Cartographic propaganda during WW I and WW II was used to polarize states along the lines of war and did so by appealing to the masses. Fred Rose's "Serio-comic war map for the year 1877" portrayed the Russian Empire as an octopus stretching out its tentacles vying for control in Europe and was intended to solicit distrust of the Russian Empire within Europe. This concept was used again in 1917 during WW I, when France commissioned a map which portrayed Prussia as the octopus. The octopus appeared again in 1942 as (Vichy) France intended to sustain its citizens' morale and cast Winston Churchill as the octopus, a demonic green-faced, red-lipped, cigar-smoking creature attempting to seize Africa and the Middle East.

== Targets ==
Political persuasion often concerns territorial claims, nationalities, national pride, borders, strategic positions, conquests, attacks, troop movements, defenses, spheres of influence, regional inequality, etc. The goal of cartographic propaganda is to mold the map’s message by emphasizing supporting features while suppressing contradictory information. Successful cartographic propaganda is geared toward an audience.

=== Political leadership ===

Before the U.S. had entered into WW II, U.S. President Franklin D. Roosevelt came to possess a German map of Central and South America that depicted all Latin American republics reduced to "five vassal states ... bringing the whole continent under their [Nazi] domination." FDR viewed this as an open threat to "our great life line, the Panama Canal" and therefore mean that "the Nazi design is not only against South America, but against the U.S. as well." This map was undoubtedly propaganda, yet its target audience could have either been the German or American public. The map was first discovered by the British and then brought to the attention of FDR. Although Berlin claimed that it was a forgery, the origin of the map is still unknown.

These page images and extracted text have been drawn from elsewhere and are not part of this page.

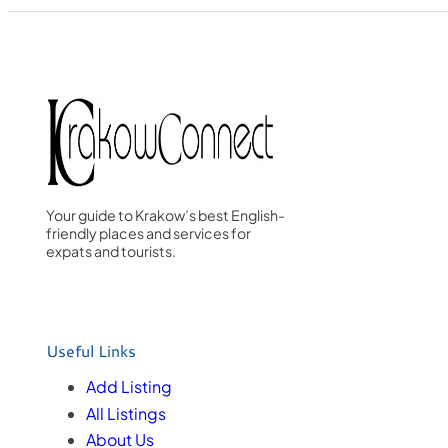
Your guide to Krakow’s best English-
friendly places and services for
expats and tourists.
Useful Links
Add Listing
All Listings
About Us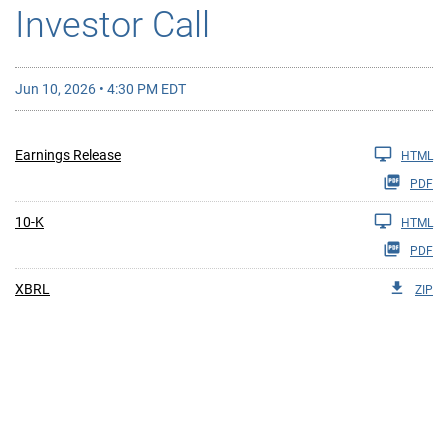
Investor Call
Jun 10, 2026 • 4:30 PM EDT
Earnings Release
HTML
PDF
10-K
HTML
PDF
XBRL
ZIP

Some Nazi maps were commissioned as an attempt to divert sympathy from the Allies from neutral countries. The Nazi map, "A Study in Empires" compared the size of Germany (264,300 sq. mi) to that of the British Empire (13,320,854 sq. mi) to argue that Germany could not possibly be an aggressor as her size was far smaller than the Allied nation.

The Nazi regime also used maps to persuade the United States to remain neutral during WW II by flattering both isolationism and Monroe Doctrine militarism. "Spheres of Influence", created and published in 1941, uses bold lines traced around sections of the globe to send a clear message to Americans: stay in your own hemisphere and out of Europe.

=== Military leadership ===
Cartographic propaganda can be used to mislead the enemy and its military by distorting maps and the information they contain which is used in military strategic planning.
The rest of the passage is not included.